Jul 30, 2007
A Tree Grows At Stanford
We all know Stanford University is the pinnacle of knowledge west of the Atlantic Ocean. But while we might expect binary trees, expression trees and one particularly silly mascot, did you know the University's founder also planned a great arboretum that would be a veritable "zoo for trees," taking advantage of the region's moderate climate to grow rare and notable species from every corner of the globe?
Unfortunately, what remains in the original arboretum space planned by Frederick Law Olmsted are mostly eucalyptus and oak species as well as the palms on eponymous Palm Drive and elsewhere. The oaks are native, explicitly protected by Senator Stanford; the eucalypts were planted as fast-growing "nurse trees" to offer shade to tender exotic transplants while they established, then be removed.
As the Stanford News Service reports, in the financial crisis following the Senator's untimely death "the arboretum was neglected.
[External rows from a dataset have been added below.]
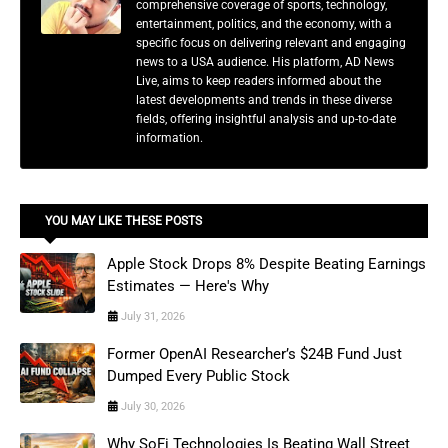
comprehensive coverage of sports, technology,
entertainment, politics, and the economy, with a
specific focus on delivering relevant and engaging
news to a USA audience. His platform, AD News
Live, aims to keep readers informed about the
latest developments and trends in these diverse
fields, offering insightful analysis and up-to-date
information.
YOU MAY LIKE THESE POSTS
Apple Stock Drops 8% Despite Beating Earnings
Estimates — Here's Why
July 31, 2026
Former OpenAI Researcher’s $24B Fund Just
Dumped Every Public Stock
July 30, 2026
Why SoFi Technologies Is Beating Wall Street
Most specimen trees failed, while the heartier eucalypts flourished." When backers revived plans for the arboretum, they "upheld Stanford's vision for maintaining wooded open space, but departed from his notion of trees from around the world in favor of species native to California."
Nevertheless, today Stanford hosts a remarkable diversity of not only trees but also shrubs, vines, grasses and native plants, catalogued and annotated online in a tremendous resource. Horticultural notes, leaf silhouettes, tree walk maps, and more await you. Whether or not you've seen it on campus, this is a quick and gorgeous go-to guide for identifying, or selecting, that perfect specimen.